Fix multixact backwards-compatibility with CHECKPOINT race condition
If a CHECKPOINT record with nextMulti N is written to the WAL before
the CREATE_ID record for N, and N happens to be the first multixid on
an offset page, the backwards compatibility logic to tolerate WAL
generated by older minor versions (before commit 789d65364c) failed to
compensate for the missing XLOG_MULTIXACT_ZERO_OFF_PAGE record. In
that case, the latest_page_number was initialized at the start of WAL
replay to the page for nextMulti from the CHECKPOINT record, even if
we had not seen the CREATE_ID record for that multixid yet, which
fooled the backwards compatibility logic to think that the page was
already initialized.
To fix, track the last XLOG_MULTIXACT_ZERO_OFF_PAGE that we've seen
separately from latest_page_number.

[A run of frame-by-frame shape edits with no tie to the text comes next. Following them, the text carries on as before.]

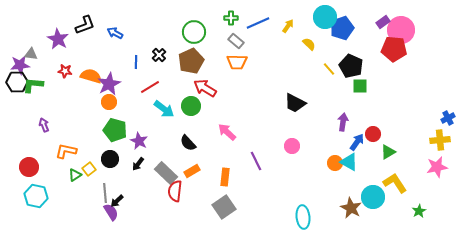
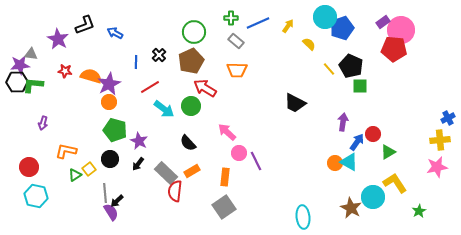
orange trapezoid at (237, 62): moved 8 px down
purple arrow at (44, 125): moved 1 px left, 2 px up; rotated 144 degrees counterclockwise
pink circle at (292, 146): moved 53 px left, 7 px down
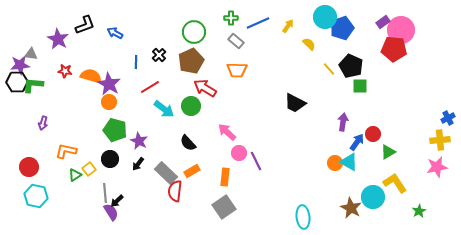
purple star at (109, 84): rotated 15 degrees counterclockwise
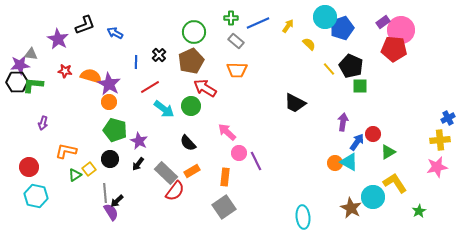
red semicircle at (175, 191): rotated 150 degrees counterclockwise
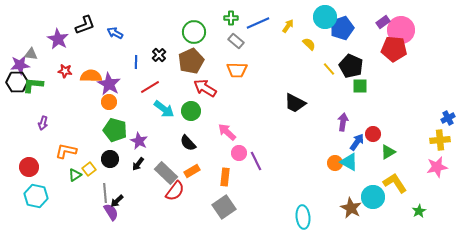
orange semicircle at (91, 76): rotated 15 degrees counterclockwise
green circle at (191, 106): moved 5 px down
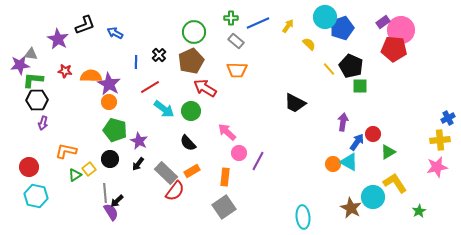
black hexagon at (17, 82): moved 20 px right, 18 px down
green L-shape at (33, 85): moved 5 px up
purple line at (256, 161): moved 2 px right; rotated 54 degrees clockwise
orange circle at (335, 163): moved 2 px left, 1 px down
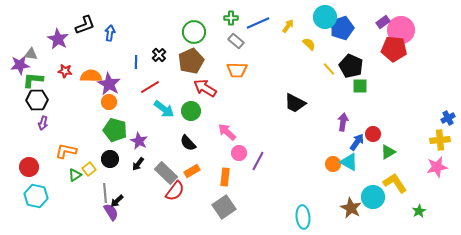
blue arrow at (115, 33): moved 5 px left; rotated 70 degrees clockwise
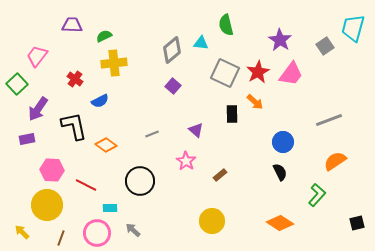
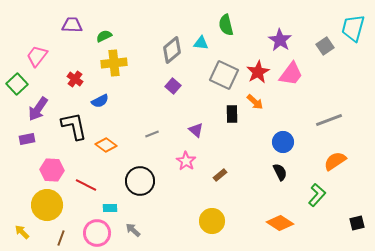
gray square at (225, 73): moved 1 px left, 2 px down
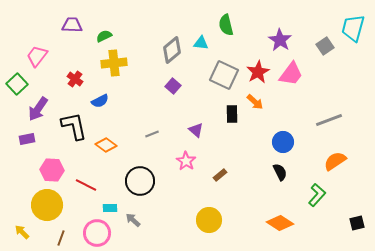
yellow circle at (212, 221): moved 3 px left, 1 px up
gray arrow at (133, 230): moved 10 px up
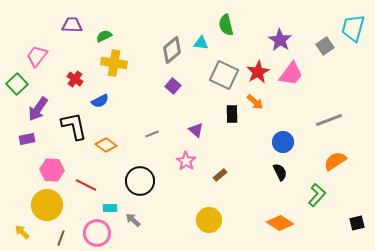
yellow cross at (114, 63): rotated 15 degrees clockwise
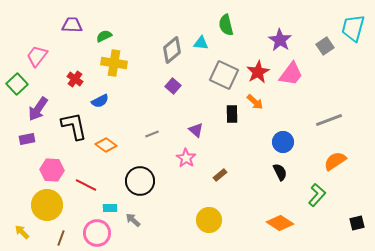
pink star at (186, 161): moved 3 px up
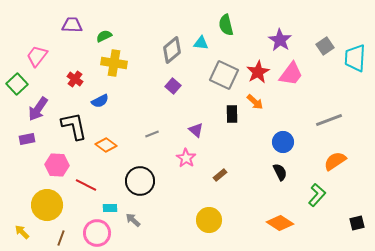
cyan trapezoid at (353, 28): moved 2 px right, 30 px down; rotated 12 degrees counterclockwise
pink hexagon at (52, 170): moved 5 px right, 5 px up
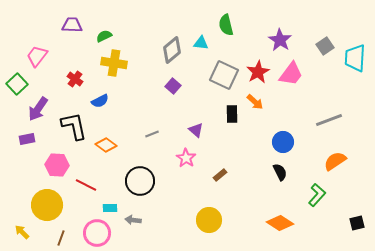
gray arrow at (133, 220): rotated 35 degrees counterclockwise
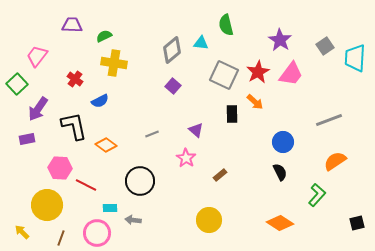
pink hexagon at (57, 165): moved 3 px right, 3 px down
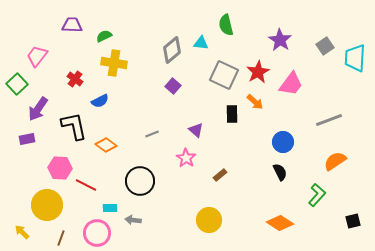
pink trapezoid at (291, 74): moved 10 px down
black square at (357, 223): moved 4 px left, 2 px up
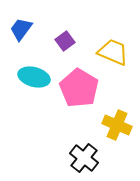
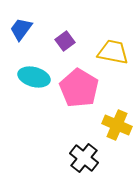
yellow trapezoid: rotated 12 degrees counterclockwise
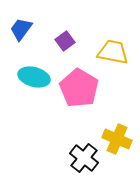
yellow cross: moved 14 px down
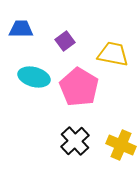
blue trapezoid: rotated 55 degrees clockwise
yellow trapezoid: moved 2 px down
pink pentagon: moved 1 px up
yellow cross: moved 4 px right, 6 px down
black cross: moved 9 px left, 17 px up; rotated 8 degrees clockwise
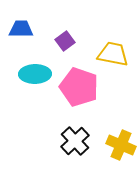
cyan ellipse: moved 1 px right, 3 px up; rotated 16 degrees counterclockwise
pink pentagon: rotated 12 degrees counterclockwise
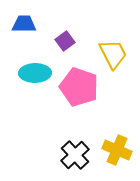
blue trapezoid: moved 3 px right, 5 px up
yellow trapezoid: rotated 52 degrees clockwise
cyan ellipse: moved 1 px up
black cross: moved 14 px down
yellow cross: moved 4 px left, 5 px down
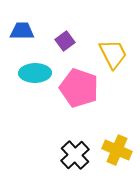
blue trapezoid: moved 2 px left, 7 px down
pink pentagon: moved 1 px down
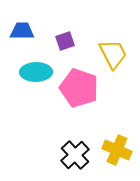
purple square: rotated 18 degrees clockwise
cyan ellipse: moved 1 px right, 1 px up
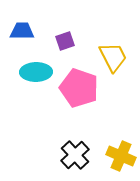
yellow trapezoid: moved 3 px down
yellow cross: moved 4 px right, 6 px down
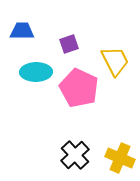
purple square: moved 4 px right, 3 px down
yellow trapezoid: moved 2 px right, 4 px down
pink pentagon: rotated 6 degrees clockwise
yellow cross: moved 1 px left, 2 px down
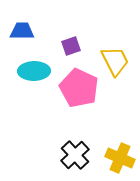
purple square: moved 2 px right, 2 px down
cyan ellipse: moved 2 px left, 1 px up
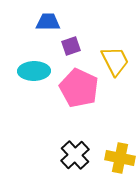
blue trapezoid: moved 26 px right, 9 px up
yellow cross: rotated 12 degrees counterclockwise
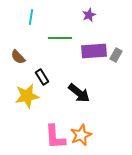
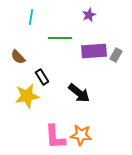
orange star: rotated 30 degrees clockwise
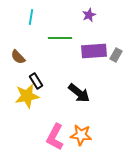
black rectangle: moved 6 px left, 4 px down
pink L-shape: rotated 32 degrees clockwise
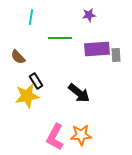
purple star: rotated 16 degrees clockwise
purple rectangle: moved 3 px right, 2 px up
gray rectangle: rotated 32 degrees counterclockwise
orange star: rotated 10 degrees counterclockwise
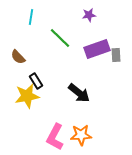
green line: rotated 45 degrees clockwise
purple rectangle: rotated 15 degrees counterclockwise
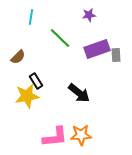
brown semicircle: rotated 91 degrees counterclockwise
pink L-shape: rotated 124 degrees counterclockwise
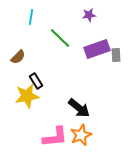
black arrow: moved 15 px down
orange star: rotated 20 degrees counterclockwise
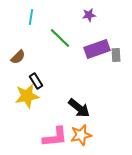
orange star: rotated 10 degrees clockwise
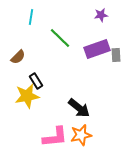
purple star: moved 12 px right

If we haven't seen any
XLOG_MULTIXACT_ZERO_OFF_PAGE records yet, use
SimpleLruDoesPhysicalPageExist() to check if the page needs to be
initialized.
Reported-by: duankunren.dkr <duankunren.dkr@alibaba-inc.com>
Analyzed-by: duankunren.dkr <duankunren.dkr@alibaba-inc.com>
Reviewed-by: Andrey Borodin <x4mmm@yandex-team.ru>
Reviewed-by: Kirill Reshke <reshkekirill@gmail.com>
Discussion: https://www.postgresql.org/message-id/c4ef1737-8cba-458e-b6fd-4e2d6011e985.duankunren.dkr@alibaba-inc.com
Backpatch-through: 14-18
Branch
------
REL_17_STABLE
Details
-------
https://git.postgresql.org/pg/commitdiff/1ca38503219abf6b291c47c7586a8a82f8014f8d
Modified Files
--------------
src/backend/access/transam/multixact.c | 87 +++++++++++++++++++++++++++-------
src/include/access/slru.h | 4 +-
2 files changed, 70 insertions(+), 21 deletions(-)